If a group of 3 or 4 alphas where to engage a vet in a blinged out T2 or T3 ship, I’m putting my ISK on the vet.
Bots have always been in the game, I don’t honestly think the numbers have increased any, we’ve just gotten better at spotting them so they are more obvious. I remember a decade ago there where bot fleets strip mining ice belts in HS, and running lvl 4’s in drakes.
SP farms, yeah thats something new, but it also doesn’t matter a huge amount stats wise, since all we have for eve is peak concurrent users, and SP farms are only logged in for a few hours at most every month, so would have minimal impact on PCU.
as for the player to account ratio, it hasn’t changed that much, back in '12-13 ish, they said the average number of accounts to actual players was around 1.5, during the most recent AMA that number had increased to 1.8 so a slight increase, but still not all that significant.
One of my friends was at Evesterdam and someone there was saying that the average vet has 13 accounts. I would be really interesting to see the ratio of plexed accounts vs subscribed and Alpha
Eve is not unique in this, in any game veterans are going to be way ahead of newbies in all respects, both in terms of gear, in game “levels” and just plain old experience with the game mechanics.
You jump ahead a decade or so, newbies are still at the same basic 2003 level
Nowhere near, newbies got a major boost in terms of useful SP when learning skills went away, the tutorials give better rewards and no longer consist of “here’s a Rubik cube, now go fornicate with yourself”.
Newbies have it easier now than they used to, the ships that they have access to are significantly better balanced than they used to be. They also have access to skill injectors and have always been able to be on par with older players in Battleships and smaller in terms of SP with specialisation fairly quickly (in Eve terms); there being plenty of information available that can give a newer player the SP to be effective in Eve, leveraging the SP is where a vet in a cruiser has the advantage over a fairly new player in a cruiser, even given identical SP levels and fits.
On top of the CCP support for newbies, most people who make others explode are usually more than happy to share their knowledge of the dark side; if as a newbie somebody explodes one of the best things that they can do is ask how it happened, and how do they stop it from happening again.
Veterans are a font of knowledge when approached properly, and many will adopt and nurture newbies with the right attitude and are willing to learn from their mistakes.
and the veteran players are now elite with near infinite access to ISK and equipment. There is no way a newbie can compete with that.
C’est la vie, seniority has advantages; both in Eve and the real world.

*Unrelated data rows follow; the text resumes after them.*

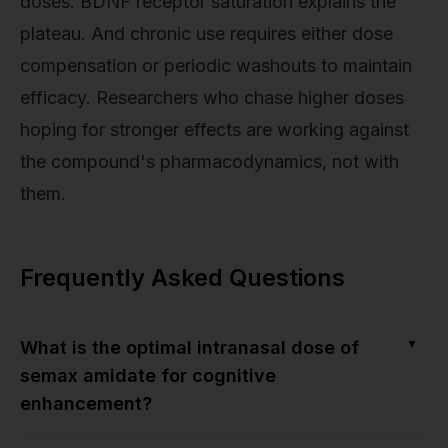
doses. BDNF receptor saturation explains the
plateau. And chronic use requires either dose
compensation or periodic washouts to maintain
efficacy. Researchers who chase higher doses
hoping for stronger effects are working against
the compound's pharmacodynamics, not with
them.
Frequently Asked Questions
▼
What is the optimal intranasal dose of
semax amidate for cognitive
enhancement?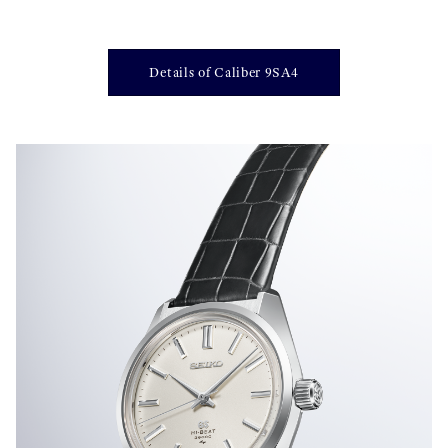
Details of Caliber 9SA4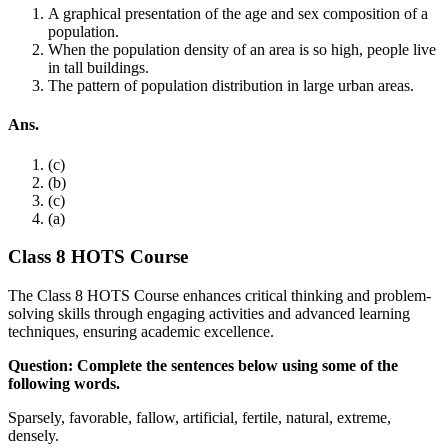
A graphical presentation of the age and sex composition of a
population.
When the population density of an area is so high, people live
in tall buildings.
The pattern of population distribution in large urban areas.
Ans.
(c)
(b)
(c)
(a)
Class 8 HOTS Course
The Class 8 HOTS Course enhances critical thinking and problem-
solving skills through engaging activities and advanced learning
techniques, ensuring academic excellence.
Question: Complete the sentences below using some of the
following words.
Sparsely, favorable, fallow, artificial, fertile, natural, extreme,
densely.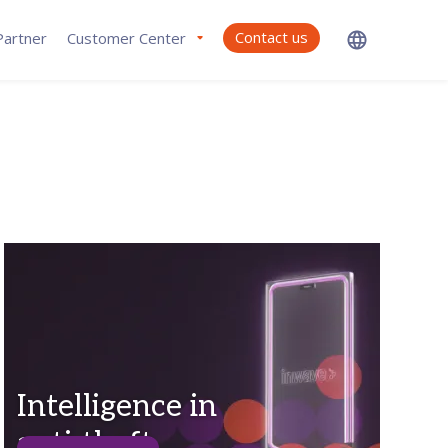
Contact us
artner
Customer Center
Intelligence in
anti-theft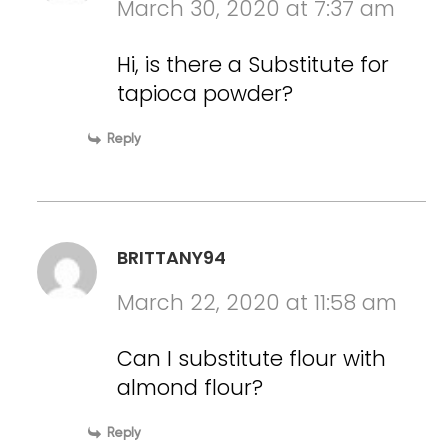
March 30, 2020 at 7:37 am
Hi, is there a Substitute for
tapioca powder?
Reply
BRITTANY94
March 22, 2020 at 11:58 am
Can I substitute flour with
almond flour?
Reply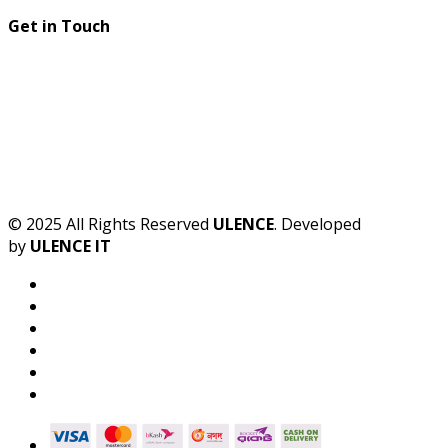
Get in Touch
© 2025 All Rights Reserved
ULENCE
. Developed
by
ULENCE IT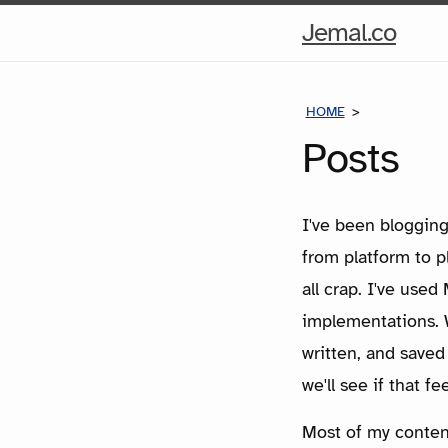
Hom
Jemal.co
Pag
HOME
POSTS
Posts
I've been blogging
from platform to 
all crap. I've use
implementations. W
written, and saved
we'll see if that fe
Most of my content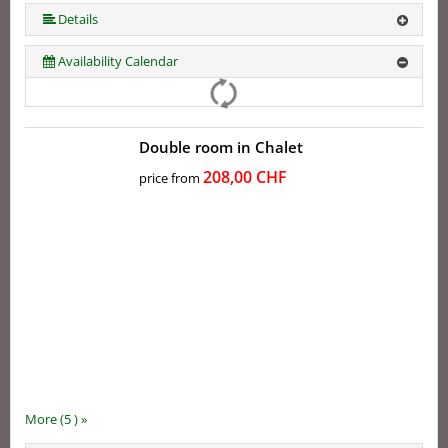
More (5 ) »
Details
Availability Calendar
Double room in Chalet
208,00 CHF
price from
More (5 ) »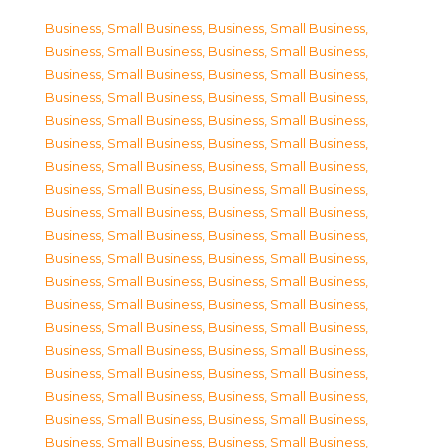
Business, Small Business
,
Business, Small Business
,
Business, Small Business
,
Business, Small Business
,
Business, Small Business
,
Business, Small Business
,
Business, Small Business
,
Business, Small Business
,
Business, Small Business
,
Business, Small Business
,
Business, Small Business
,
Business, Small Business
,
Business, Small Business
,
Business, Small Business
,
Business, Small Business
,
Business, Small Business
,
Business, Small Business
,
Business, Small Business
,
Business, Small Business
,
Business, Small Business
,
Business, Small Business
,
Business, Small Business
,
Business, Small Business
,
Business, Small Business
,
Business, Small Business
,
Business, Small Business
,
Business, Small Business
,
Business, Small Business
,
Business, Small Business
,
Business, Small Business
,
Business, Small Business
,
Business, Small Business
,
Business, Small Business
,
Business, Small Business
,
Business, Small Business
,
Business, Small Business
,
Business, Small Business
,
Business, Small Business
,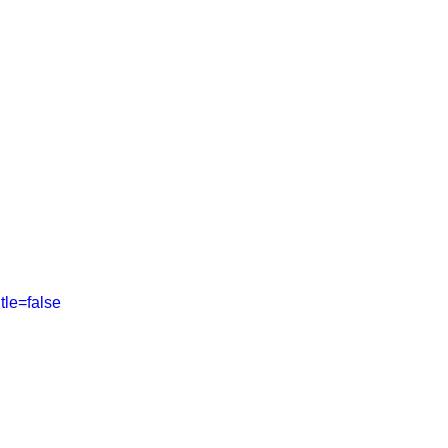
ABOUT
SHOP
More
tle=false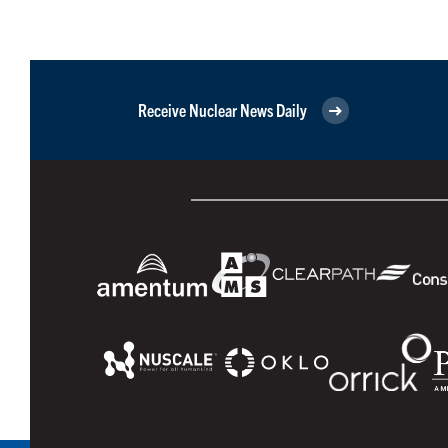
Receive Nuclear News Daily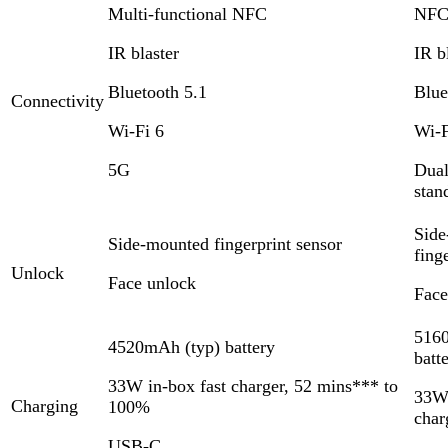
Multi-functional NFC
NF
IR blaster
IR b
Bluetooth 5.1
Blue
Connectivity
Wi-Fi 6
Wi-F
5G
Dual
stan
Side
Side-mounted fingerprint sensor
fing
Unlock
Face unlock
Face
516
4520mAh (typ) battery
batt
33W in-box fast charger, 52 mins*** to
33W 
Charging
100%
char
USB-C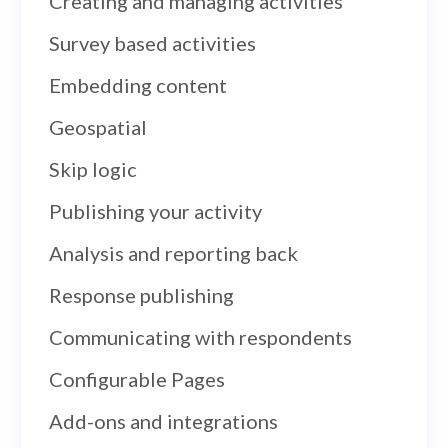
Creating and managing activities
Survey based activities
Embedding content
Geospatial
Skip logic
Publishing your activity
Analysis and reporting back
Response publishing
Communicating with respondents
Configurable Pages
Add-ons and integrations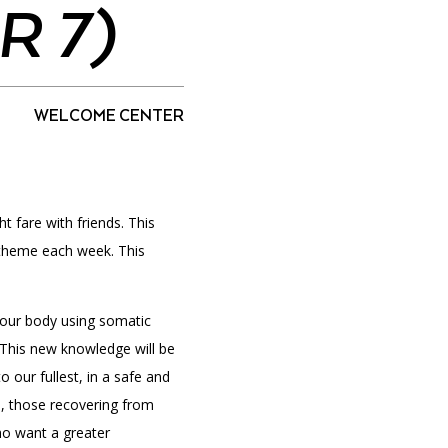
 7)
PORTAL
(OPENS
WELCOME CENTER
IN
(OPENS
A
INTERACTIVE MAP
IN
NEW
A
TAB)
NEW
TAB)
t fare with friends. This
 theme each week. This
 our body using somatic
This new knowledge will be
o our fullest, in a safe and
s, those recovering from
who want a greater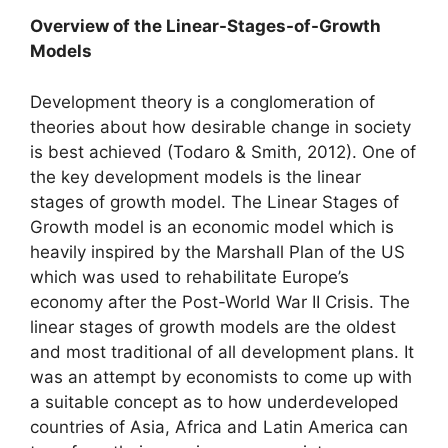
Overview of the Linear-Stages-of-Growth
Models
Development theory is a conglomeration of
theories about how desirable change in society
is best achieved (Todaro & Smith, 2012). One of
the key development models is the linear
stages of growth model. The Linear Stages of
Growth model is an economic model which is
heavily inspired by the Marshall Plan of the US
which was used to rehabilitate Europe’s
economy after the Post-World War II Crisis. The
linear stages of growth models are the oldest
and most traditional of all development plans. It
was an attempt by economists to come up with
a suitable concept as to how underdeveloped
countries of Asia, Africa and Latin America can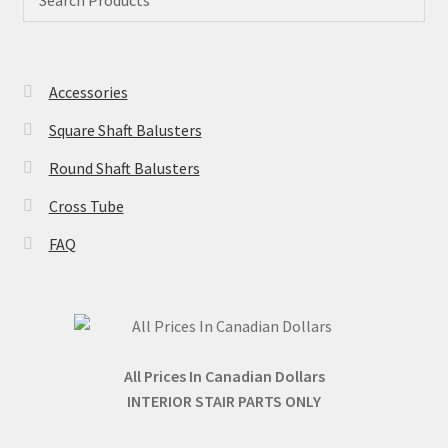
be
may
chose
be
on
chosen
the
Accessories
on
produc
the
page
Square Shaft Balusters
product
Round Shaft Balusters
page
Cross Tube
FAQ
All Prices In Canadian Dollars
INTERIOR STAIR PARTS ONLY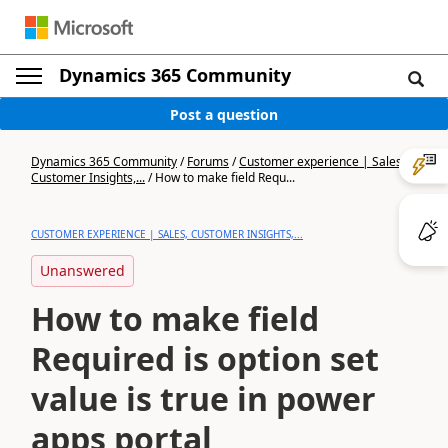
Dynamics 365 Community
Post a question
Dynamics 365 Community
/
Forums
/
Customer experience | Sales,
Customer Insights,...
/
How to make field Requ...
CUSTOMER EXPERIENCE | SALES, CUSTOMER INSIGHTS,...
Unanswered
How to make field
Required is option set
value is true in power
apps portal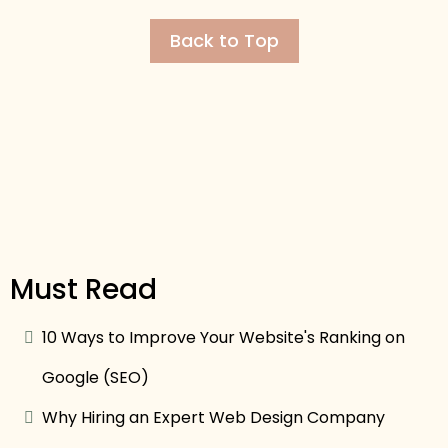
Back to Top
Must Read
10 Ways to Improve Your Website's Ranking on
Google (SEO)
Why Hiring an Expert Web Design Company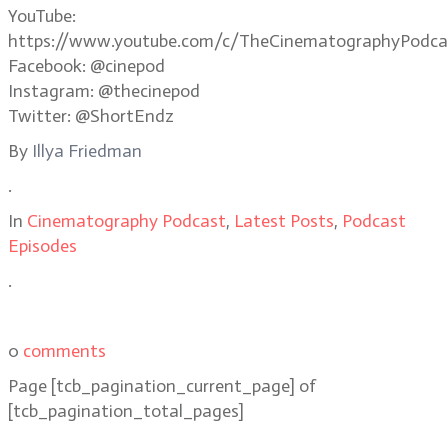
YouTube:
https://www.youtube.com/c/TheCinematographyPodca
Facebook: @cinepod
Instagram: @thecinepod
Twitter: @ShortEndz
By
Illya Friedman
.
In
Cinematography Podcast
,
Latest Posts
,
Podcast
Episodes
.
0
comments
Page
[tcb_pagination_current_page]
of
[tcb_pagination_total_pages]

You said “there is no way…”. I only argue, that there indeed is a way and the competitiveness of newer characters vs older characters is highly underrated.
I’ll take a fleet of some random alpha characters over a single blinged out ship any day. Obviously, it will be harder, if that blinged out ship is specifically well equipped to handle lots of frigates.
No veteran EVE player can reasonably use the word “fair” when defending their advantages.
Nor friendship, until you can reasonably stop saying “In Eve, don’t trust anyone ever”.
The gap is too big. It was too big ten years ago. And Skill Injectors are a P2W fix. Effective, but why should a new player pay a significant premium to get to the point where it’s fun to play?
Some will of course, but on balance you’d expect it to reduce the retention rate even further.
And the usual solutions: cash, boosting by RL friends, blind luck with a Corp , or a personality which doesn’t match what new players observe in the experienced players they meet. It’s not a good story.
Why can vet players not use the word “fair”? I’ve been playing since 2012. Not sure if you would classify me as a vet player. When I had the time to actually fly out and find solo engagements, I’d gladly take a fight in my T1 frigate against faction frigs, cruisers or dessies. Is that not a fair fight?
You don’t need to trust people when you fleet up and fly in groups. This “in EVE, don’t trust anyone ever” is, in my opinion, a rather overused phrase just like “EVE is spreadsheets in space”. Sure, you will encounter some bad apples here and there, but finding a group of people to fly with is actually quite easy. Just don’t be stupid with your ships and assets.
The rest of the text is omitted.